Suppression of superconductivity by spin fluctuations in iron-based superconductors

TL;DR

This paper investigates how spin fluctuations in iron-based superconductors can both promote and suppress superconductivity, revealing a self-restraint mechanism due to the repulsive nature of the pairing interaction.

Contribution

It demonstrates that spin fluctuations inherently contain a component that suppresses superconductivity, highlighting a fundamental self-restraint in the pairing mechanism.

Findings

Spin fluctuations can suppress superconductivity through phase frustration.

Superconductivity can still emerge at lower temperatures despite suppression.

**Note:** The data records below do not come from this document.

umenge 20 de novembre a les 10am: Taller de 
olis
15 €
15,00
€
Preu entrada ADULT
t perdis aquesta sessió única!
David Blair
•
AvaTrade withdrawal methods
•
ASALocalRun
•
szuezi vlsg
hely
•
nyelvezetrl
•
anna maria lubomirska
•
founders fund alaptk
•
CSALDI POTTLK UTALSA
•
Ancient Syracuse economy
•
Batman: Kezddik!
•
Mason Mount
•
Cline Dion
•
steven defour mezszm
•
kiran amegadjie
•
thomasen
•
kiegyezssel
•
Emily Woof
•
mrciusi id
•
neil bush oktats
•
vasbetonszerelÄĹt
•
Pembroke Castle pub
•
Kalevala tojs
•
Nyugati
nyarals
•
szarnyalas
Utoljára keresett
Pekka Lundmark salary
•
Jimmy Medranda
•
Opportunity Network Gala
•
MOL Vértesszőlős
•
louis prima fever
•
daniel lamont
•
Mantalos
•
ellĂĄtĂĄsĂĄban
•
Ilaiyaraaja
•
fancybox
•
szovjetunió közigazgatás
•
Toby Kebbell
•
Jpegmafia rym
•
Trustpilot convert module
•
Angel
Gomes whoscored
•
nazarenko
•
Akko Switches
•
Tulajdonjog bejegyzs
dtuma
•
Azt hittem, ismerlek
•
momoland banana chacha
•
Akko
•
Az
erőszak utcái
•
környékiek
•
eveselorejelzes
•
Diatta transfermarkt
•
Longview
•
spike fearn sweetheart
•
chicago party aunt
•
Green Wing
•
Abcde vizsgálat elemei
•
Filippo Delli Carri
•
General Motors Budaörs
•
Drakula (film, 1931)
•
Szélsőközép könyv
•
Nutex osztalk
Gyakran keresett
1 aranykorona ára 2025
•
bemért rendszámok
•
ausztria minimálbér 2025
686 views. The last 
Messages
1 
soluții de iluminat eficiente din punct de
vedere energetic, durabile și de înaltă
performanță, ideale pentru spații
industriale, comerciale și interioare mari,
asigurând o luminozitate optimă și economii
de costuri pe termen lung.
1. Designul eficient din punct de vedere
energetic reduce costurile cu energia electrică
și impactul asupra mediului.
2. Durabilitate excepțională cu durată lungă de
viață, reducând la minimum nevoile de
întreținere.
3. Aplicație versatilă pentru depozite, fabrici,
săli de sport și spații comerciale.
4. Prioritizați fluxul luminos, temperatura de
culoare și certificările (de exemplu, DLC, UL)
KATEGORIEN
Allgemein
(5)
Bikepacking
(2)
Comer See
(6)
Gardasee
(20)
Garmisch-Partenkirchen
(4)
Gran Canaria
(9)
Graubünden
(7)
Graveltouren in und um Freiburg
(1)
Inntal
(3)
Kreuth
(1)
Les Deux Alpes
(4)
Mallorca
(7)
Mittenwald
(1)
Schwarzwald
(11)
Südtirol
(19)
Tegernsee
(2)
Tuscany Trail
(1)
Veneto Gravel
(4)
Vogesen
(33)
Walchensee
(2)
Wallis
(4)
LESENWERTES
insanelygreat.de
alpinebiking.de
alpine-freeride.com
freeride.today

The suppression is linked to the repulsive pairing interaction in the spin-fluctuation mechanism.

Abstract

We study the superconducting instability mediated by spin fluctuations in the Eliashberg theory for a minimal two-band model of iron-based superconductors. While antiferromagnetic spin fluctuations can drive superconductivity (SC) as is well established, we find that spin fluctuations necessarily contain a contribution to suppress SC even though SC can eventually occur at lower temperatures. This self-restraint effect stems from a general feature of the spin-fluctuation mechanism, namely the repulsive pairing interaction, which leads to phase frustration of the pairing gap and consequently the suppression of SC.